Wie können wir so viel Sicherheit schaffen, dass Teilnehmende ihre Beschwerden, Unwohlsein, Verwirrung immer gut aufgehoben wissen?

Wie können wir so viel Sicherheit schaffen, dass Mitarbeitende im Fall der Fälle möglichst souverän und strategisch reagieren können?

Hintergrund

Der Fall der Fälle, also wenn es etwas „zu melden“ gibt, wird in der Regel in Jugendverbänden eine besondere Situation sein. Umso wichtiger ist es, den Beteiligten möglichst viel Sicherheit in ihrem Handeln zu geben. Hierbei können Meldeketten einen wertvollen Beitrag leisten, da sie die Kommunikation vorstrukturieren und weniger beliebig machen. Jede/r Beteiligte weiß genau, an welcher Stelle der Meldekette er oder sie sich befindet und wer die/der nächste Ansprechpartner/in ist.
Im Idealfall könnte das so aussehen: Die Meldekette, die natürlich vorher entsprechen kommuniziert wurde, gibt bereits einer/m Teilnehmenden so viel Sicherheit, dass er oder sie keine Sorgen hat, etwas mitzuteilen.  Der / die Jugendleiter/in, bei dem / der die Information landet weiß wiederum genau, wer Ansprechpartner/in ist. Das kann zum Beispiel die Leitung der Maßnahme oder auch die Person sein, die für das Thema Kindeswohl im Verband zuständig ist. Spätestens diese Person sollte in der Meldekette dann eine insofern erfahrene Fachkraft bei einer Hilfsorganisation oder dem Jugendamt als nächstes Glied in der Kette kennen.
Wie genau der Ablauf ist, hängt von der jeweiligen Gruppe / dem jeweiligen Verband ab. Wichtig ist nur, dass die Meldekette die üblichen Kommunikationswege mitreflektiert.

Ziele

Wir haben entschieden, an welchen Stellen wir als Verband Meldeketten benötigen.

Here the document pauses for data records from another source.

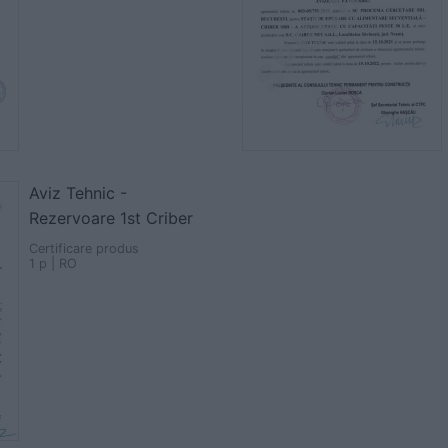
Aviz Tehnic -
Rezervoare 1st Criber
Certificare produs
1 p | RO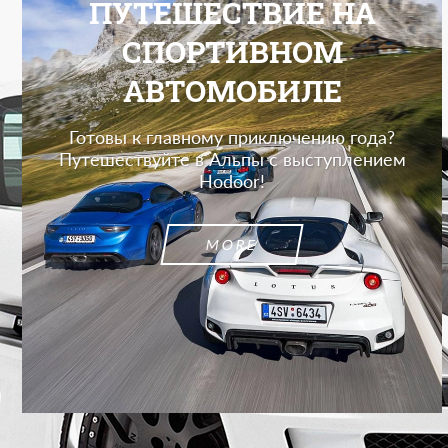
ПУТЕШЕСТВИЕ НА
СПОРТИВНОМ
АВТОМОБИЛЕ
Готовы к главному приключению года?
Путешествуйте в Альпы с выступлением
Hodoor!
MORE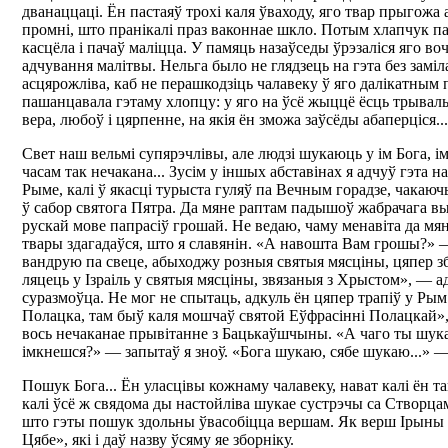
дванаццаці. Ён пастаяў трохі каля ўваходу, яго твар прыгожа
промні, што пранікалі праз ваконнае шкло. Потым хлапчук п
касцёла і пачаў маліцца. У памяць назаўседы ўрэзаліся яго в
адчування малітвы. Нельга было не глядзець на гэта без заміл
асцярожліва, каб не перашкодзіць чалавеку ў яго далікатным 
пашанцавала гэтаму хлопцу: у яго на ўсё жыццё ёсць трыва
вера, любоў і цярпенне, на якія ён зможа заўсёды абаперціся...
Свет наш вельмі супярэчлівы, але людзі шукаюць у ім Бога, і
часам так нечакана... Зусім у іншых абставінах я адчуў гэта 
Рыме, калі ў якасці турыста гуляў па Вечным горадзе, чакаюч
ў сабор святога Пятра. Да мяне раптам падышоў жабрачага вы
рускай мове папрасіў грошай. Не ведаю, чаму менавіта да мяне
твары здагадаўся, што я славянін. «А навошта Вам грошы?» —
вандрую па свеце, абыходжу розныя святыя мясціны, цяпер з
ляцець у Ізраіль у святыя мясціны, звязаныя з Хрыстом», — 
суразмоўца. Не мог не спытаць, адкуль ён цяпер трапіў у Рым.
Полацка, там быў каля мошчаў святой Еўфрасінні Полацкай»,
вось нечаканае прывітанне з Бацькаўшчыны. «А чаго ты шука
імкнешся?» — запытаў я зноў. «Бога шукаю, сябе шукаю...» —
Пошук Бога... Ён уласцівы кожнаму чалавеку, нават калі ён т
калі ўсё ж свядома ды настойліва шукае сустрэчы са Створца
што гэты пошук здольны ўвасобіцца вершам. Як верш Ірын
Цябе», які і даў назву ўсяму яе зборніку.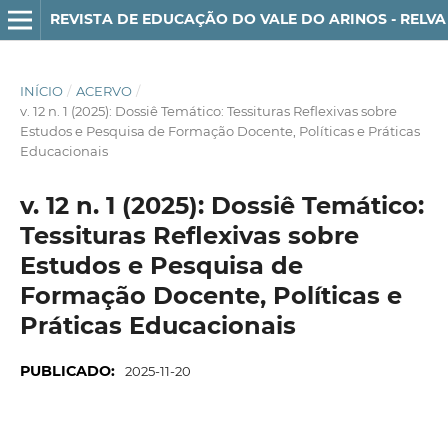
REVISTA DE EDUCAÇÃO DO VALE DO ARINOS - RELVA
INÍCIO
/
ACERVO
/
v. 12 n. 1 (2025): Dossiê Temático: Tessituras Reflexivas sobre
Estudos e Pesquisa de Formação Docente, Políticas e Práticas
Educacionais
v. 12 n. 1 (2025): Dossiê Temático:
Tessituras Reflexivas sobre
Estudos e Pesquisa de
Formação Docente, Políticas e
Práticas Educacionais
PUBLICADO:
2025-11-20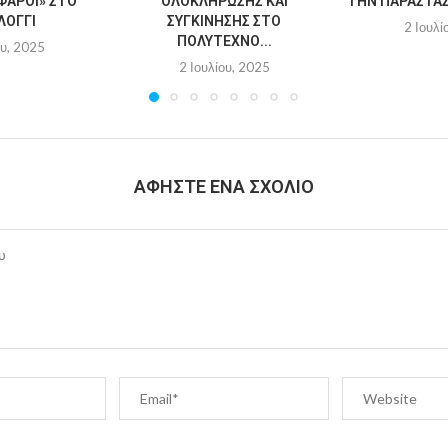
ΦΆΡΟΙ» ΣΤΟ
ΟΛΟΚΛΉΡΩΣΗΣ ΚΑΙ
ΤΗΝ ΠΑΡΆΣΤΑΣΗ
ΛΌΓΓΙ
ΣΥΓΚΊΝΗΣΗΣ ΣΤΟ
2 Ιουλί
ΠΟΛΎΤΕΧΝΟ...
ου, 2025
2 Ιουλίου, 2025
ΑΦΉΣΤΕ ΈΝΑ ΣΧΌΛΙΟ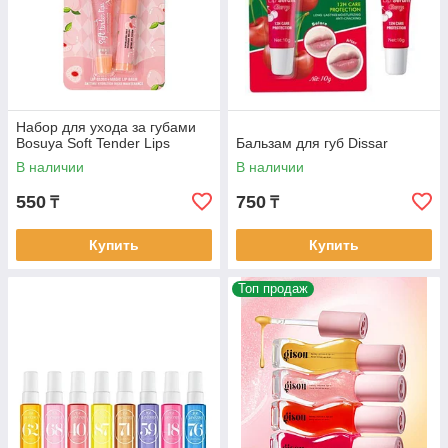
Набор для ухода за губами
Bosuya Soft Tender Lips
Бальзам для губ Dissar
В наличии
В наличии
550
750
₸
₸
Купить
Купить
Топ продаж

Diese Meldeketten sind entwickelt und kommuniziert.

Den einzelnen Gliedern dieser Kette ist bewusst, an welcher Stelle der Kette sie stehen und der Kontakt ist mindestens zum nächsten Glied aufgebaut.

Praxis und Methoden

Für die Entwicklung einer Meldekette ist es sinnvoll, einen exemplarischen „Fall“ durchzuspielen. Welche Stellen müssen mit eingebunden werden, damit wir mit der ungewohnten Situation möglichst gut umgehen können?
Wenn es die Meldekette gibt, geht es natürlich darum, diese auch gut zu kommunizieren. Wer in der Kette auftaucht, muss davon wissen und muss die entsprechenden Kontaktdaten bekommen.
Nicht zuletzt ist die Arbeit an und mit der Meldekette auch eine Datenbankarbeit. Das heißt, diese aktuell zu halten, ist ebenso wichtig wie schwierig.